Dans ces dernières années, deux accords intervenus entre le gouvernement anglo-indien et l’émir d’Afghanistan ont resserré encore les liens qui unissent ce pays à l’Angleterre. La mission Mortimer Durand a obtenu, en 1893, de la part de l’émir Abdurrhaman confirmation de ses engagemens antérieurs, et, pour le dédommager de la cession de ses territoires à l’Est des monts Souleïman, lui a alloué une somme annuelle de trois millions de francs.

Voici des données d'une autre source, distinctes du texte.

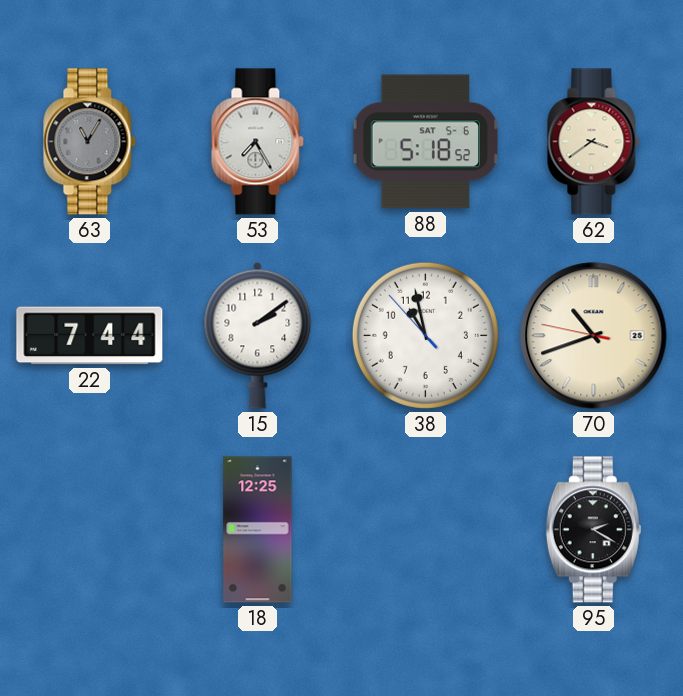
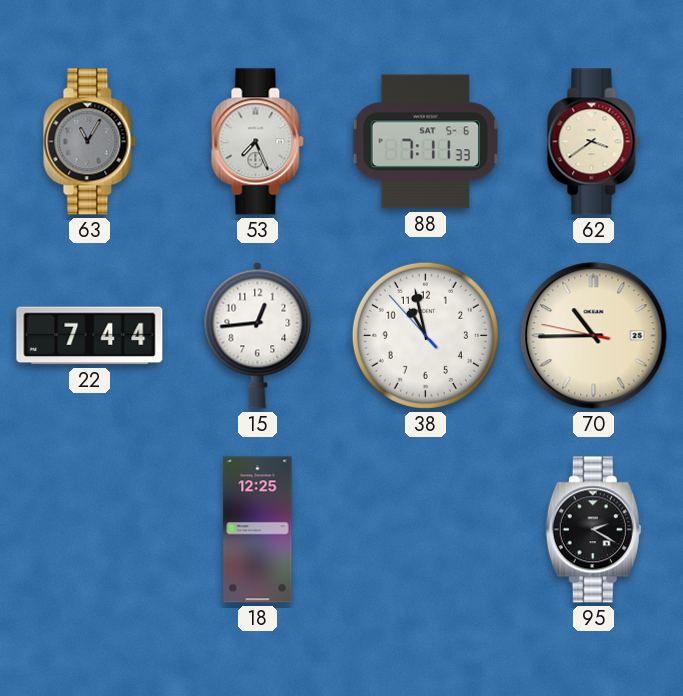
53: 7:25 -> 7:26
88: 5:18 -> 7:11
15: 2:09 -> 12:44
70: 10:41 -> 10:44
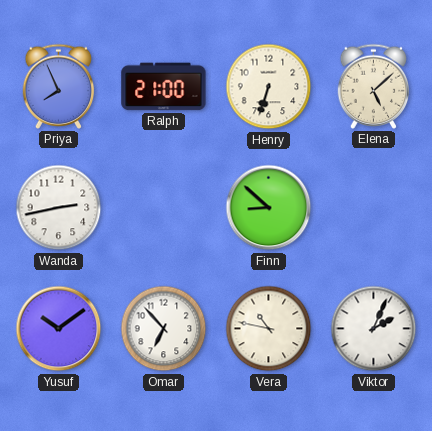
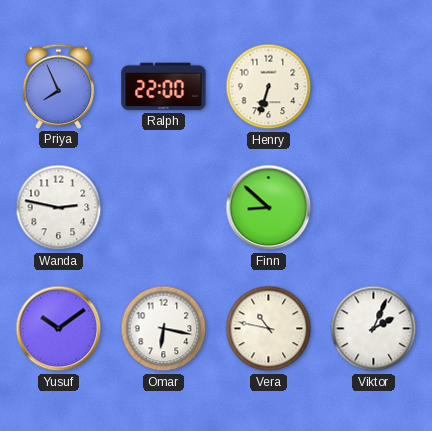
Ralph: 21:00 -> 22:00
Elena: 5:08 -> none
Wanda: 2:43 -> 2:47
Omar: 6:53 -> 6:17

Par un second accord conclu en 1905, Habib-Oulla, successeur d’Abdurrhaman, s’est engagé « à remplir les clauses des accords signés par son père avec la Grande-Bretagne au sujet des affaires extérieures et intérieures de l’Afghanistan, et à n’y contrevenir par aucune action et par aucune promesse. » Sous ces termes, il faut entendre les accords conclus entre le gouvernement anglo-indien et Abdurrhaman au moment de l’accession au trône de ce dernier et lors de la mission de sir Mortimer Durand, en 1893, à Caboul.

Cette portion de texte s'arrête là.